__PROBLEM STATEMENT__. Quote the line containing "непревзойденную устойчивость к" and all lines that follow it in the listing below, exactly as written.

==============================

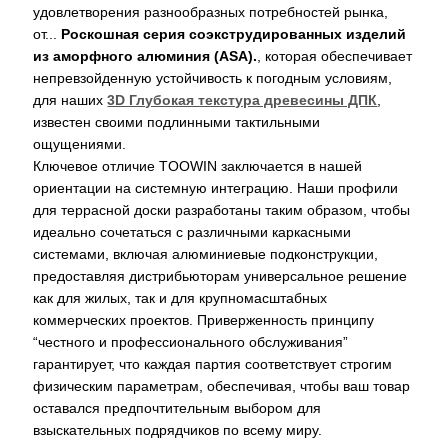
удовлетворения разнообразных потребностей рынка,
от...
Роскошная серия соэкструдированных изделий
из аморфного алюминия (ASA).
, которая обеспечивает
непревзойденную устойчивость к погодным условиям,
для наших
3D Глубокая текстура древесины ДПК
,
известен своими подлинными тактильными
ощущениями.
Ключевое отличие TOOWIN заключается в нашей
ориентации на системную интеграцию. Наши профили
для террасной доски разработаны таким образом, чтобы
идеально сочетаться с различными каркасными
системами, включая алюминиевые подконструкции,
предоставляя дистрибьюторам универсальное решение
как для жилых, так и для крупномасштабных
коммерческих проектов. Приверженность принципу
“честного и профессионального обслуживания”
гарантирует, что каждая партия соответствует строгим
физическим параметрам, обеспечивая, чтобы ваш товар
оставался предпочтительным выбором для
взыскательных подрядчиков по всему миру.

==============================

__ANSWER TO THE EXERCISE__.
непревзойденную устойчивость к погодным условиям,
для наших
3D Глубокая текстура древесины ДПК
,
известен своими подлинными тактильными
ощущениями.
Ключевое отличие TOOWIN заключается в нашей
ориентации на системную интеграцию. Наши профили
для террасной доски разработаны таким образом, чтобы
идеально сочетаться с различными каркасными
системами, включая алюминиевые подконструкции,
предоставляя дистрибьюторам универсальное решение
как для жилых, так и для крупномасштабных
коммерческих проектов. Приверженность принципу
“честного и профессионального обслуживания”
гарантирует, что каждая партия соответствует строгим
физическим параметрам, обеспечивая, чтобы ваш товар
оставался предпочтительным выбором для
взыскательных подрядчиков по всему миру.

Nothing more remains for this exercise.